(Beginning of Task inputs)
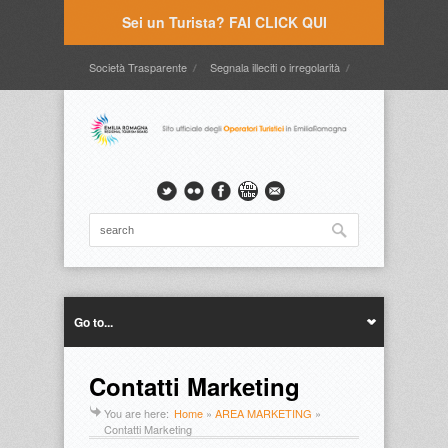
Sei un Turista? FAI CLICK QUI
Società Trasparente
Segnala illeciti o irregolarità
Timbrature
Webmail
Intranet
Intranet2
Go to...
Contatti Marketing
You are here:
Home
»
AREA MARKETING
»
Contatti Marketing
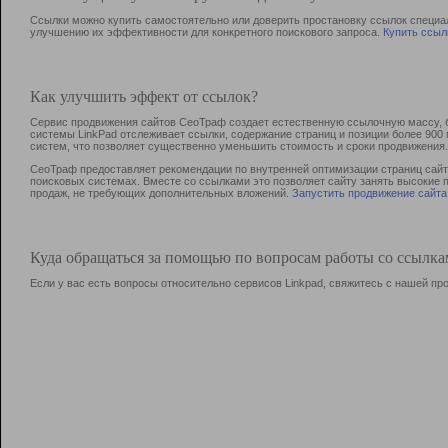
Ссылки можно купить самостоятельно или доверить простановку ссылок специа
улучшению их эффективности для конкретного поискового запроса.
Купить ссыл
Как улучшить эффект от ссылок?
Сервис продвижения сайтов СеоТраф создает естественную ссылочную массу, б
системы LinkPad отслеживает ссылки, содержание страниц и позиции более 90
систем, что позволяет существенно уменьшить стоимость и сроки продвижения.
СеоТраф предоставляет рекомендации по внутренней оптимизации страниц сайта
поисковых системах. Вместе со ссылками это позволяет сайту занять высокие 
продаж, не требующих дополнительных вложений.
Запустить продвижение сайта
Куда обращаться за помощью по вопросам работы со ссылк
Если у вас есть вопросы относительно сервисов Linkpad, свяжитесь с нашей п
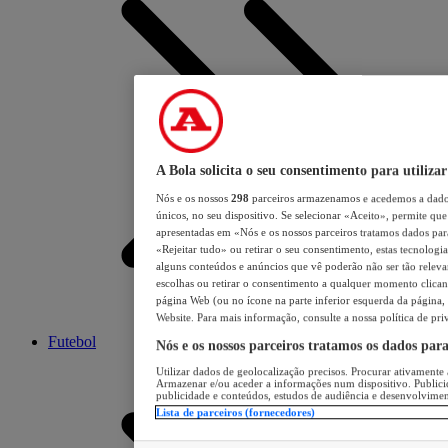
A Bola solicita o seu consentimento para utilizar
Nós e os nossos
298
parceiros armazenamos e acedemos a dados
únicos, no seu dispositivo. Se selecionar «Aceito», permite que 
apresentadas em «Nós e os nossos parceiros tratamos dados para 
«Rejeitar tudo» ou retirar o seu consentimento, estas tecnologia
alguns conteúdos e anúncios que vê poderão não ser tão relevant
escolhas ou retirar o consentimento a qualquer momento clicand
página Web (ou no ícone na parte inferior esquerda da página, s
Website. Para mais informação, consulte a nossa política de pri
Futebol
Nós e os nossos parceiros tratamos os dados par
Utilizar dados de geolocalização precisos. Procurar ativamente a
Armazenar e/ou aceder a informações num dispositivo. Publici
publicidade e conteúdos, estudos de audiência e desenvolvimen
Lista de parceiros (fornecedores)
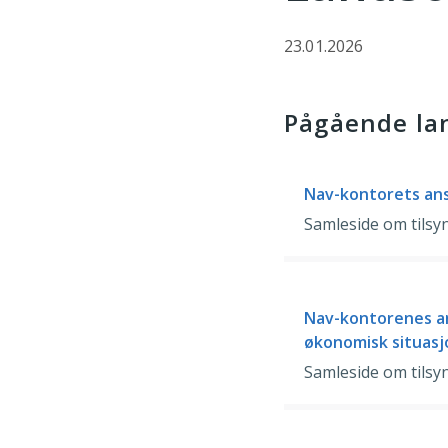
23.01.2026
Pågående la
Nav-kontorets ansv
Samleside om tilsy
Nav-kontorenes an
økonomisk situasj
Samleside om tilsy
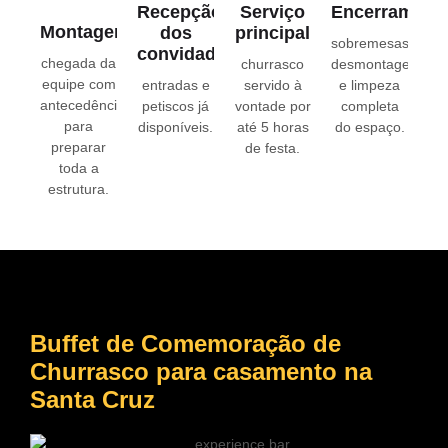
Recepção
Serviço
Encerrament
Montagem
dos
principal
sobremesas,
convidados
chegada da
churrasco
desmontagem
equipe com
entradas e
servido à
e limpeza
antecedência
petiscos já
vontade por
completa
para
disponíveis.
até 5 horas
do espaço.
preparar
de festa.
toda a
estrutura.
Buffet de Comemoração de
Churrasco para casamento
na
Santa Cruz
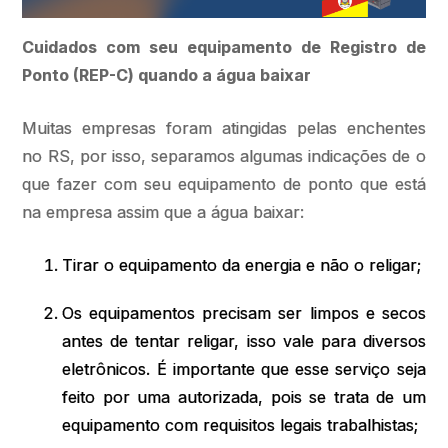
Cuidados com seu equipamento de Registro de
Ponto (REP-C) quando a água baixar
Muitas empresas foram atingidas pelas enchentes
no RS, por isso, separamos algumas indicações de o
que fazer com seu equipamento de ponto que está
na empresa assim que a água baixar:
Tirar o equipamento da energia e não o religar;
Os equipamentos precisam ser limpos e secos
antes de tentar religar, isso vale para diversos
eletrônicos. É importante que esse serviço seja
feito por uma autorizada, pois se trata de um
equipamento com requisitos legais trabalhistas;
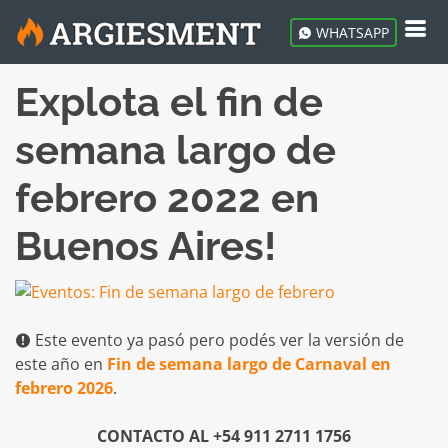
WHATSAPP
Explota el fin de
semana largo de
febrero 2022 en
Buenos Aires!
Este evento ya pasó pero podés ver la versión de
este año en
Fin de semana largo de Carnaval en
febrero 2026
.
CONTACTO AL +54 911 2711 1756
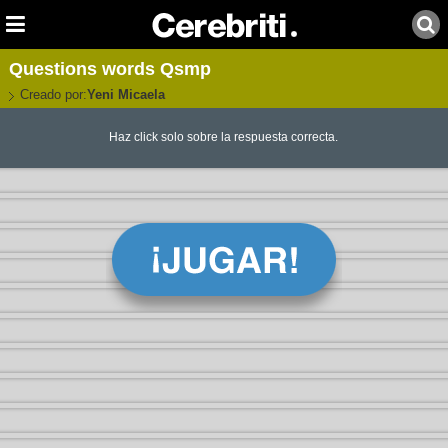
Questions words Qsmp
Creado por:
Yeni Micaela
Haz click solo sobre la respuesta correcta.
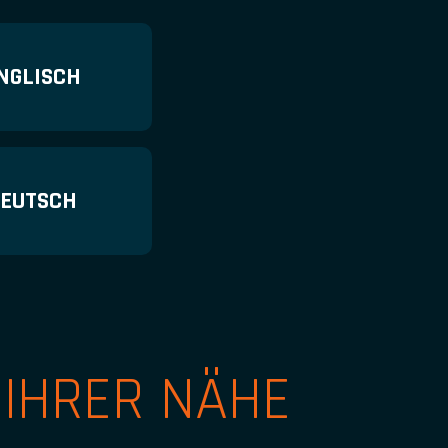
NGLISCH
EUTSCH
 IHRER NÄHE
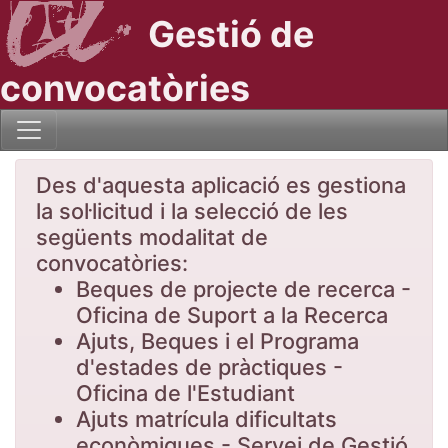
Gestió de
convocatòries
Des d'aquesta aplicació es gestiona
la sol·licitud i la selecció de les
següents modalitat de
convocatòries:
Beques de projecte de recerca -
Oficina de Suport a la Recerca
Ajuts, Beques i el Programa
d'estades de pràctiques -
Oficina de l'Estudiant
Ajuts matrícula dificultats
econòmiques - Servei de Gestió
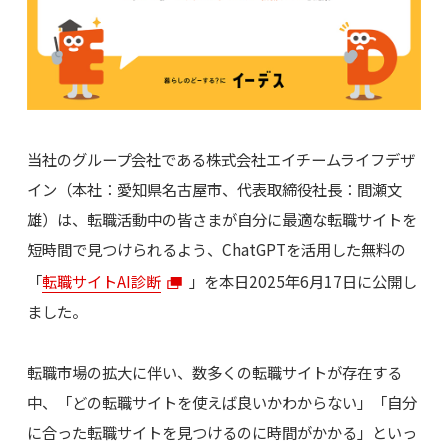
当社のグループ会社である株式会社エイチームライフデザ
イン（本社：愛知県名古屋市、代表取締役社長：間瀬文
雄）は、転職活動中の皆さまが自分に最適な転職サイトを
短時間で見つけられるよう、ChatGPTを活用した無料の
「
転職サイトAI診断
」を本日2025年6月17日に公開し
ました。
転職市場の拡大に伴い、数多くの転職サイトが存在する
中、「どの転職サイトを使えば良いかわからない」「自分
に合った転職サイトを見つけるのに時間がかかる」といっ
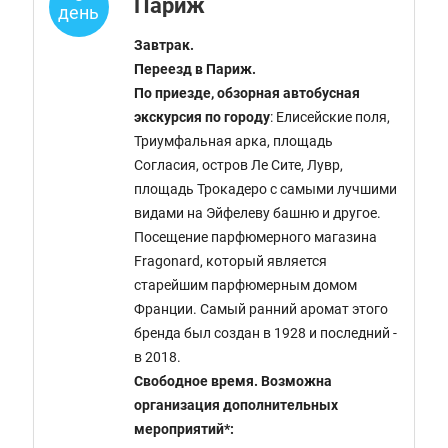
Париж
день
Завтрак.
Переезд в Париж.
По приезде, обзорная автобусная
экскурсия по городу
: Елисейские поля,
Триумфальная арка, площадь
Согласия, остров Ле Сите, Лувр,
площадь Трокадеро с самыми лучшими
видами на Эйфелеву башню и другое.
Посещение парфюмерного магазина
Fragonard, который является
старейшим парфюмерным домом
Франции. Самый ранний аромат этого
бренда был создан в 1928 и последний -
в 2018.
Свободное время.
Возможна
организация дополнительных
мероприятий*:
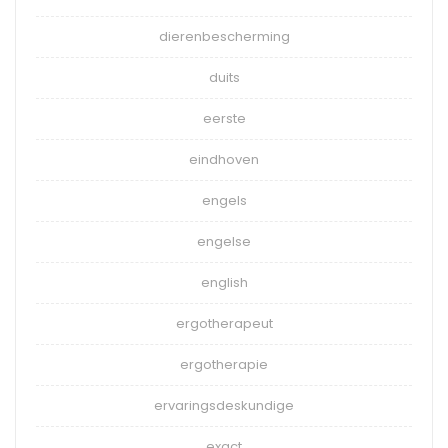
dierenbescherming
duits
eerste
eindhoven
engels
engelse
english
ergotherapeut
ergotherapie
ervaringsdeskundige
exact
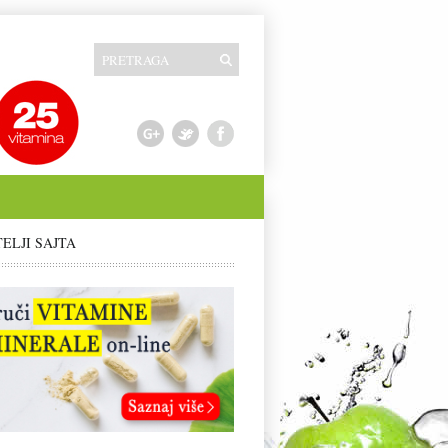
TELJI SAJTA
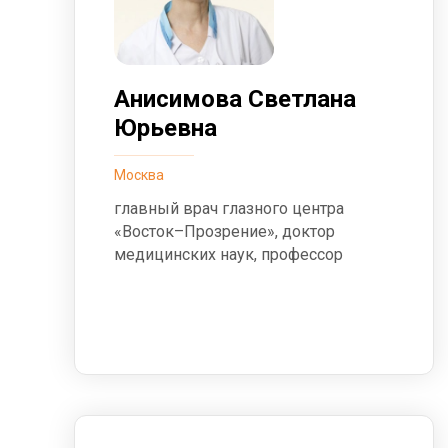
Анисимова Светлана
Юрьевна
Москва
главный врач глазного центра
«Восток–Прозрение», доктор
медицинских наук, профессор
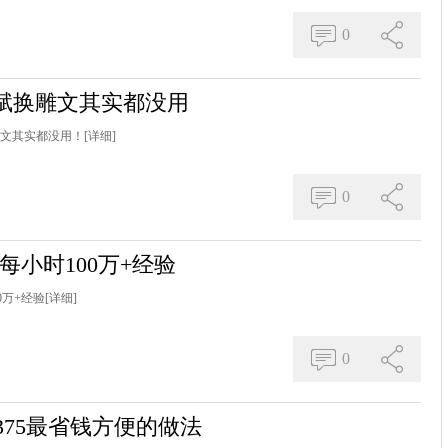
0
天赋换雕文其实都没用
雕文其实都没用！
[详细]
0
每小时100万+经验
0万+经验
[详细]
0
375最省钱方便的做法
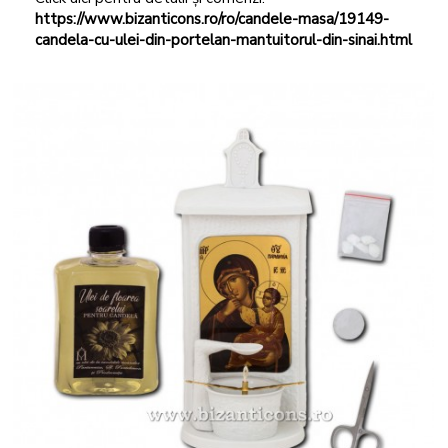
https://www.bizanticons.ro/ro/candele-masa/19149-
candela-cu-ulei-din-portelan-mantuitorul-din-sinai.html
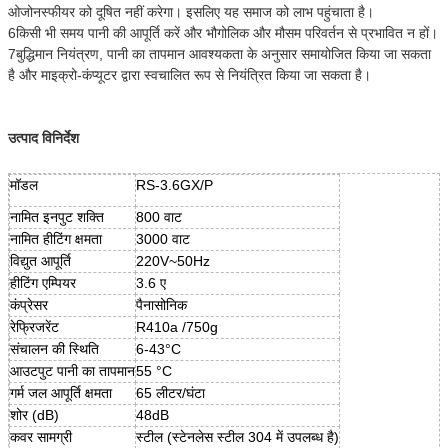
ओजोनस्फीयर को दूषित नहीं करेगा। इसलिए यह समाज को लाभ पहुंचाता है।
6किसी भी समय पानी की आपूर्ति करें और भौगोलिक और मौसम परिवर्तन से प्रभावित न हों।
7बुद्धिमान नियंत्रण, पानी का तापमान आवश्यकता के अनुसार समायोजित किया जा सकता
है और माइक्रो-कंप्यूटर द्वारा स्वचालित रूप से नियंत्रित किया जा सकता है।
उत्पाद विनिर्देश
मॉडल
RS-3.6GX/P
नामित इनपुट शक्ति
800 वाट
नामित हीटिंग क्षमता
3000 वाट
विद्युत आपूर्ति
220V~50Hz
हीटिंग एम्पियर
3.6 ए
कंप्रेसर
पैनासोनिक
रेफ्रिजरेंट
R410a /750g
संचालन की स्थिति
6-43°C
आउटपुट पानी का तापमान
55 °C
गर्म जल आपूर्ति क्षमता
65 लीटर/घंटा
शोर (dB)
48dB
कवर सामग्री
स्टील (स्टेनलेस स्टील 304 में उपलब्ध है)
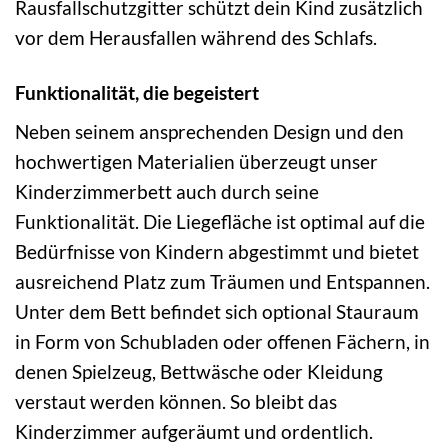
Rausfallschutzgitter schützt dein Kind zusätzlich
vor dem Herausfallen während des Schlafs.
Funktionalität, die begeistert
Neben seinem ansprechenden Design und den
hochwertigen Materialien überzeugt unser
Kinderzimmerbett auch durch seine
Funktionalität. Die Liegefläche ist optimal auf die
Bedürfnisse von Kindern abgestimmt und bietet
ausreichend Platz zum Träumen und Entspannen.
Unter dem Bett befindet sich optional Stauraum
in Form von Schubladen oder offenen Fächern, in
denen Spielzeug, Bettwäsche oder Kleidung
verstaut werden können. So bleibt das
Kinderzimmer aufgeräumt und ordentlich.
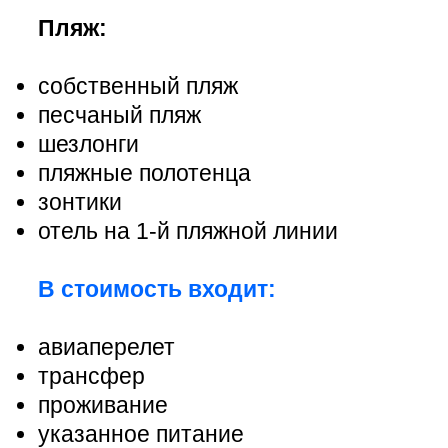
Пляж:
собственный пляж
песчаный пляж
шезлонги
пляжные полотенца
зонтики
отель на 1-й пляжной линии
В стоимость входит:
авиаперелет
трансфер
проживание
указанное питание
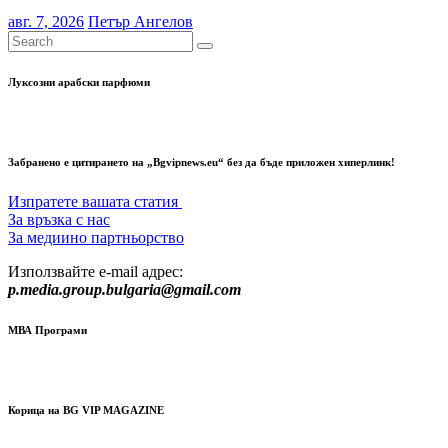
авг. 7, 2026
Петър Ангелов
Луксозни арабски парфюми
Забранено е цитирането на „Bgvipnews.eu“ без да бъде приложен хиперлинк!
Изпратете вашата статия
За връзка с нас
За медиино партньорство
Използвайте e-mail адрес:
p.media.group.bulgaria@gmail.com
МВА Програми
Корица на BG VIP MAGAZINE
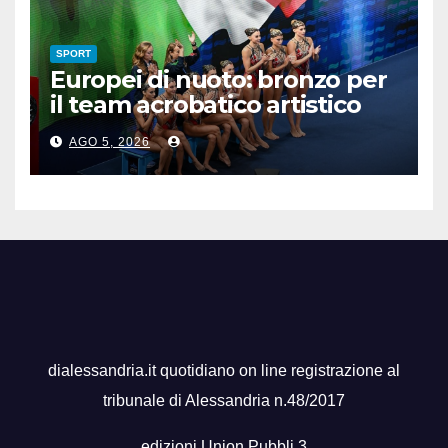
SPORT
Europei di nuoto: bronzo per
il team acrobatico artistico
dell’Italia
AGO 5, 2026
dialessandria.it quotidiano on line registrazione al
tribunale di Alessandria n.48/2017
edizioni Union Pubbli 3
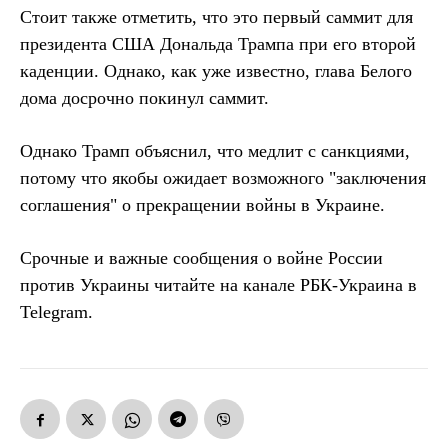
Стоит также отметить, что это первый саммит для
президента США Дональда Трампа при его второй
каденции. Однако, как уже известно, глава Белого
дома досрочно покинул саммит.
Однако Трамп объяснил, что медлит с санкциями,
потому что якобы ожидает возможного "заключения
соглашения" о прекращении войны в Украине.
Срочные и важные сообщения о войне России
против Украины читайте на канале РБК-Украина в
Telegram.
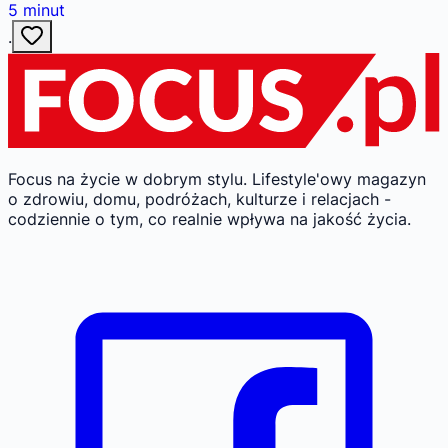
5
minut
·
Focus na życie w dobrym stylu.
Lifestyle'owy magazyn
o zdrowiu, domu, podróżach, kulturze i relacjach -
codziennie o tym, co realnie wpływa na jakość życia.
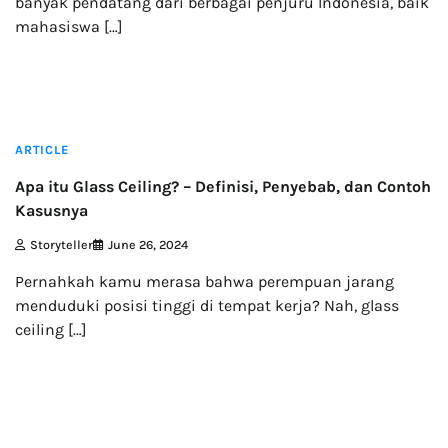
banyak pendatang dari berbagai penjuru Indonesia, baik
mahasiswa […]
4 min read
ARTICLE
Apa itu Glass Ceiling? – Definisi, Penyebab, dan Contoh
Kasusnya
Storyteller
June 26, 2024
Pernahkah kamu merasa bahwa perempuan jarang
menduduki posisi tinggi di tempat kerja? Nah, glass
ceiling […]
18 min read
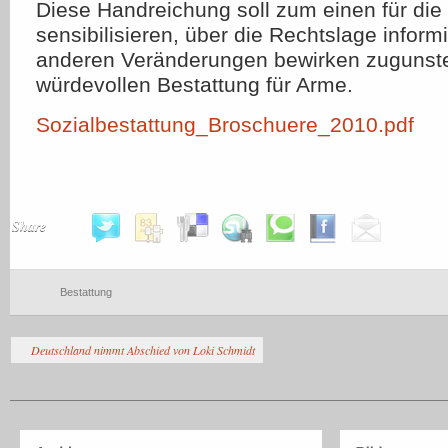
Diese Handreichung soll zum einen für di
sensibilisieren, über die Rechtslage infor
anderen Veränderungen bewirken zugunste
würdevollen Bestattung für Arme.
Sozialbestattung_Broschuere_2010.pdf
Share
Bestattung
Deutschland nimmt Abschied von Loki Schmidt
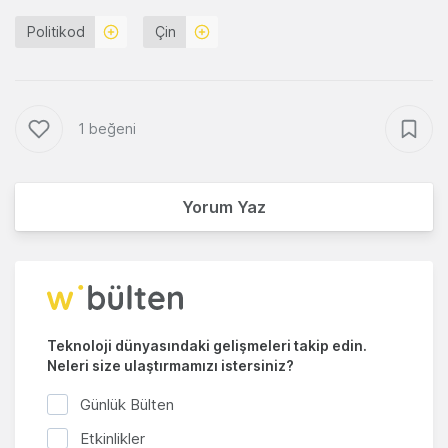
Politikod
Çin
1 beğeni
Yorum Yaz
Teknoloji dünyasındaki gelişmeleri takip edin.
Neleri size ulaştırmamızı istersiniz?
Günlük Bülten
Etkinlikler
(End of Task inputs)
Work to be completed
Find the number of lines in the records that include the word "retirar". Write only that number.

Task answer
2